Kitty Fitton: “It’s vital that we keep our sense of humour, especially at times like this”
Author: Sophie BatesPublished: 2 April 2020
Prep: Cook: Serves:
Kitty Fitton, a blogger, comedian and business owner based in New Zealand, tells us how she struggled to find employment after her Parkinson’s diagnosis, her ‘accidental’ career in comedy – and why she thinks a sense of humour is “vital” during the coronavirus pandemic
Tell us about your career as a stand-up comedian.
I got involved very much by accident. I had complained that Parkinson’s magazines were full of old people looking happy on mobility scooters – I wanted to know where the people like me were. This led to an editor of a Parkinson’s magazine asking me to speak at a local seminar. I spent weeks writing my speech and although it felt odd talking about my condition, I received a standing ovation and knew I had to do more.
After that, the same editor suggested I try stand-up, which I resisted at first – but then I thought, why not? Since my Parkinson’s diagnosis four years ago, I have firmly believed in giving everything a go at least once. I made my stand-up debut and I’ve been hooked ever since.
I refer to myself as an observational comic. There is so much comedy in everyday life, so I talk about real things that have happened. Parkinson’s is a part of me, so naturally it seeps into my routines. If something strikes me as amusing or quirky, I’ll use it.
Why is humour important during a pandemic?
It’s vital that we keep our sense of humour, especially at times like this. The ability to laugh at oneself, and perhaps indulge in a little dark humour from time to time helps keep things in perspective.

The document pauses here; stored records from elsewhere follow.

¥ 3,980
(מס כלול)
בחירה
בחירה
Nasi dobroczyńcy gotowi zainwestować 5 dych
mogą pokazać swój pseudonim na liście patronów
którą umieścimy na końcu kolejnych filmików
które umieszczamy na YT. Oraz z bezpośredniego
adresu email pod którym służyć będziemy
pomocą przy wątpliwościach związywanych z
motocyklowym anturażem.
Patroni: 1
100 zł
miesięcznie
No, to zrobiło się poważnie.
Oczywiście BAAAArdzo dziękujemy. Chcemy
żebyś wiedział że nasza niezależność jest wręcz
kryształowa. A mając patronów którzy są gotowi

It’s been a very strange time. Here in New Zealand we closed our borders and locked down movements of the public so quickly. In some ways I’ve never been so social – but it can also be rather lonely. We’re doing our best to stay positive.
Ultimately, let’s be honest. If we didn’t laugh, we’d all be sat crying.
How have you been tackling loneliness while self-isolating?
I have a number of friends who were quite lonely and a little worried about coronavirus, so we set up a video call on Zoom and chatted about our experiences of lockdown in different countries.
There were only a few of us, but next time there will be more people joining in. Now more than ever, it is so important to communicate – it’s easy to withdraw and see the world as a scary place. Talking helps us realise that we’re not alone, that others share the same worries, concerns, and hopes for the future. Communicating with others around the world absolutely cheers me up – and everyone is welcome to join our call!
What’s it like being your own boss while living with Parkinson’s?
Everything is more manageable when you work for yourself. I love the flexibility of being self-employed, but the hours are terrible and the money is inconsistent. I run my own business because despite being eminently qualified and competent, I really struggled to find anyone to employ me – which I truly believe is because I admitted I had Parkinson’s.
People advised to keep quiet about my condition to avoid being judged, but I’ve always been very pragmatic about it. I’ve been asked about my Parkinson’s in job interviews, and many people will understand the look of sympathy you get from some people. I don’t introduce myself as having Parkinson’s, but I don’t deny it either.
What are your top tips for navigating a career with Parkinson’s?
Don’t be ashamed. You didn’t want it, but there’s nothing to hide. Call people out that might make comments or are misinformed. You don’t have to be rude, just simply explain. Remember that you know best about this and don’t allow people to side-line you or ‘help’ you out because you’re ill.
Image credit: Joanna Piatek, Captured by Friday
Need to know: Kitty Fitton is originally from Leeds, UK, and was diagnosed with Parkinson’s in 2015 at the age of 41. She now lives in New Zealand with her husband four children. She runs a small business that offers digital marketing and website design – alongside public speaking about Parkinson’s, stand-up comedy and a little MC-ing.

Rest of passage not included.